Kup’yans’k axis: the adversary launched air strikes in the vicinities of Kyslivka and Pishchane (Kharkiv oblast). The settlements of Hryanykivka, Syn’kivka, Kup’yans’k, and Orlyans’ke (Kharkiv oblast) came under artillery and mortar fire of the adversary.
Donetsk Battle Map Draft. August 25, 2023. Source ISW.
Lyman axis: the adversary conducted unsuccessful offensives in the vicinities of Novojehorivka and Bilohorivka (Luhansk oblast). The invaders launched air strikes in the vicinities of Shyikivka, Cherneshchyna, Chervonyi Stav (Kharkiv oblast), Tverdokhlibove, Makiivka, (Luhansk oblast), Yampil’, Spirne, and Vesele (Donetsk oblast). More than 30x settlements, including Nevs’ke, Bilohorivka (Luhansk oblast), Svyato-Pokrovske, Zvanivka, Vyimka, and Rozdolivka (Donetsk oblast), were shelled with artillery.
Bakhmut Battle Map. August 25, 2023. Source ISW.

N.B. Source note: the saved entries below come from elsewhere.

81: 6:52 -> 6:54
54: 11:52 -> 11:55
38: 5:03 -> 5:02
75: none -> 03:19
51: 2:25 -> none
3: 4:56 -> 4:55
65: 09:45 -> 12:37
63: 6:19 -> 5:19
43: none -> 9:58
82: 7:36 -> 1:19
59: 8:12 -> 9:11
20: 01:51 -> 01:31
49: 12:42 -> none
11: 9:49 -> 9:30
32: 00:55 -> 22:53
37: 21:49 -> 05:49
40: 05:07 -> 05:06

Bakhmut axis: the adversary attempted offensive operations in the vicinities of Orikhovo-Vasylivka, Ivanivske, and Klishchiivka (Donetsk oblast), to no success. More than 25x settlements, including Kurdyumivka, Bila Hora, Dyliivka, and Oleksandro-Shul’tyne, and Druzhba (Donetsk oblast), suffered from enemy artillery shelling.

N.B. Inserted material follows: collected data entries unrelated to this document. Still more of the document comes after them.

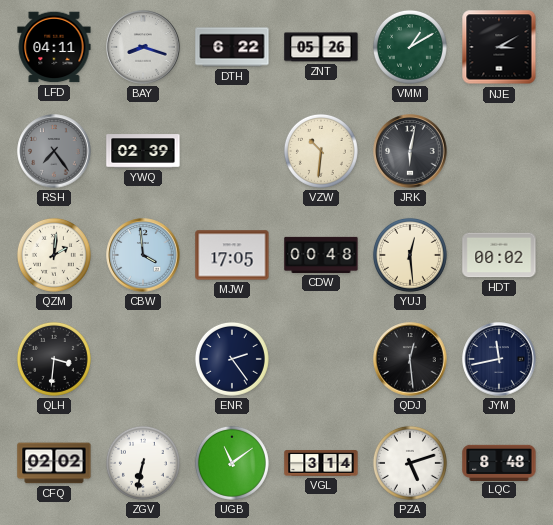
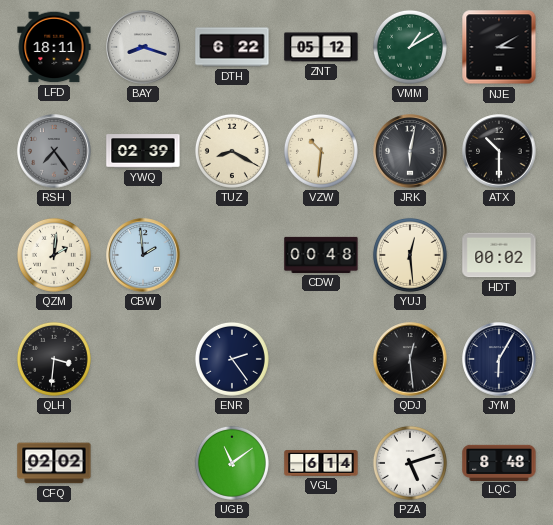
LFD: 04:11 -> 18:11
ZNT: 05:26 -> 05:12
TUZ: none -> 8:20
ATX: none -> 10:30
CBW: 3:59 -> 1:59
MJW: 17:05 -> none
JYM: 11:43 -> 6:05
ZGV: 6:32 -> none
VGL: 3:14 -> 6:14
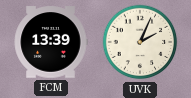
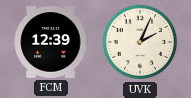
FCM: 13:39 -> 12:39
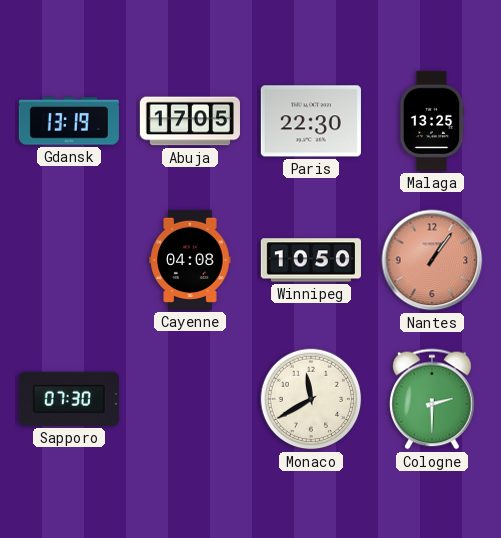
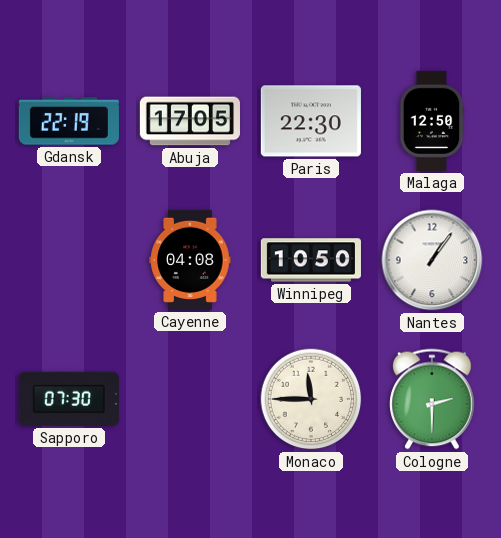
Gdansk: 13:19 -> 22:19
Malaga: 13:25 -> 12:50
Nantes dial: salmon -> white
Monaco: 11:40 -> 11:45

Avdiivka axis: the adversary conducted unsuccessful offensives in the vicinity of Pervomais’ke (Donetsk oblast). The settlements of Novokalynove, Stepove, Avdiivka, Sjeverne, Pervomais’ke, and Nevel’s’ke Donetsk oblast) came under artillery fire.
Mar’inka axis: the Ukrainian Defense Forces continue to hold back the russian offensive in the vicinity of Mar’inka (Donetsk oblast). The adversary launched an air strike in the vicinity of Krasnohorivka (Donetsk oblast). The invaders fired artillery at the settlements of Krasnohorivka, Mar’inka, Kurakhove, Novomykhailivka, Kostyantynivka, and Hostre (Donetsk oblast).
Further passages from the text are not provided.